メロディック・デス・メタルという音楽はいつどこから誰が始めた音楽であるのかというのは、CARCASSやらAT THE GATESやら諸説あり、本バンドの名もよくその議論の中で挙がります。実際のところデス・メタルという音楽は元々スラッシュメタルの過激な部分のみを抽出することによって成立した音楽であり、その存在意義はメロディに傾倒していったスラッシュメタルを拒絶しベクトルを異にするアンチテーゼのようなものであったのですが、そのデスメタルに対してまた先祖返りの如くメロディを導入するという発想自体は、実は特に難解ではなく、それに近いことをやっているバンドもいくつかありました。逆に、曲の構成や演奏的にデス・メタルにメロディを導入せざるを得ないバンドもあったのです。純粋にデスメタルだけで曲を構成するのも、しんどいと思うんですよ実際。

ではなぜメロディックデスがジャンルとして確立されたかというと、そのメロディの導入をボーカルではなくギターリフで行ったというところが肝要であり、それゆえメタルファンに受け入れられたという理由もあるのです。メロディ導入によりどうしても音的に弱くなってしまうボーカルをデスボイスのまま、ギターにメロディを担当させヘビィさを保つという発想が、実はコロンブス的発想というよりは、革命的手法だったのではないかと思います。

そんなギターリフでメロディを奏でる典型的メロディックデスのイメージを一番最初に形作り、そして世に広めたのはこのバンドのこのアルバムであると私は思います。デスメタルの過激なリズムセクションを伴い、まるでジャーマンメタルのようにギターリフが哀愁全開のメロディを奏でながら疾走する…いわゆる北欧メロデスの原型(というかこの時をして既に完成形とも言える)がここにあります。

本作において、Edge of Sanityの掲げたメロディックデスは一旦完成形が提示されました。その方程式を忠実に守りつつ、曲の構成美を突き詰めメロディの質を向上させた4作目の『Purgatory Afterglow』は、メロディックデスの完成形の一つと言っていい名盤です。しかしながら、ここで本作を紹介した理由は、やはりメロディックデスの創始的アルバムであると同時に、個人的にメロディックデスの可能性を感じた最初のアルバムであるからです。いや、実際このアルバム聞いたあとはしばらくメロデス系しか買いませんでしたもの。
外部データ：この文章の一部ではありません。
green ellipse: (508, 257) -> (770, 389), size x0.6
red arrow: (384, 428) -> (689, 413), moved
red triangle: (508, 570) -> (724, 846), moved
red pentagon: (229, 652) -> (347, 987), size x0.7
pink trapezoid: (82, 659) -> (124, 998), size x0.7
実際にはIn FlamesやDark Tranquillity、Sentencedなどもこの時期には活動を開始しており、このアルバムがメロディックデスに大きく影響を与えたかという意味では、多少異なるかも知れません。しかしながら、本アルバムを聴いていると、非常に音楽的に多様な要素が入っていることに気付きます。疾走一辺倒ばかりではなく、この時期からクリーン・ヴォイスを使い分けたり、民謡的メロディを導入したり、曲展開に緩急をつけたり…。このバンドのメロディの根底はゴシックからの影響であり、それを示唆する曲も本アルバムにはしっかりリストされています。
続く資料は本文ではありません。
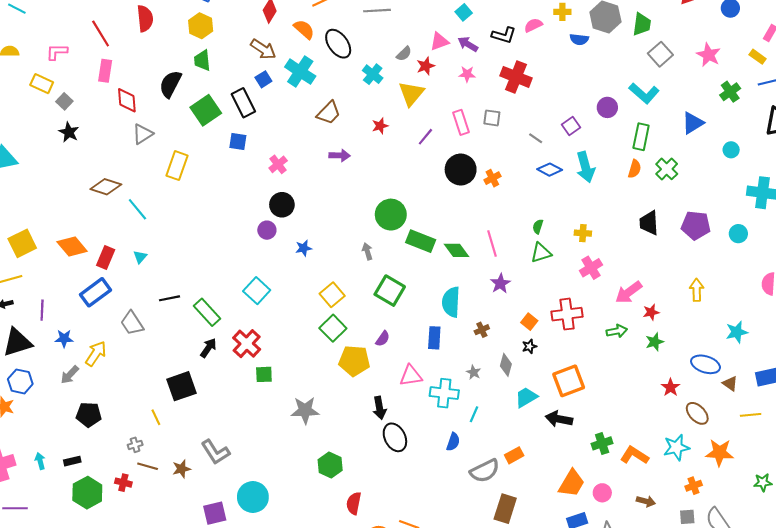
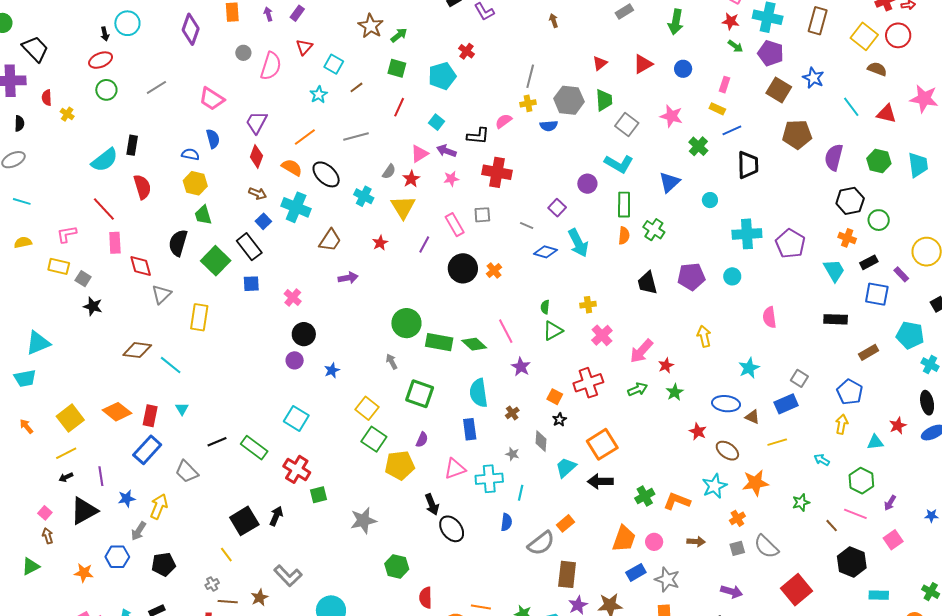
brown arrow: (263, 49) -> (258, 193), size x0.7
black arrow: (208, 348) -> (276, 516), moved
blue hexagon: (20, 381) -> (117, 557), moved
現在、当時の北欧メロディックデスに影響されたアメリカのメタルコア系バンドがいくつも登場し、市場を賑わせています。しかし、彼らのやっている音楽は既に、この時点でEdge of Sanityが予言していた内容である…というのはあまりに端的で乱暴でしょうかね。とりあえず、当時は非常に荒涼とした氷原のような印象を本アルバムの音像には持っていたのですが、今聞くとそのメロディや曲構成には懐かしさと共に暖かさすら感じます。聞いたことのないメロデスファンの方はぜひ一聴を。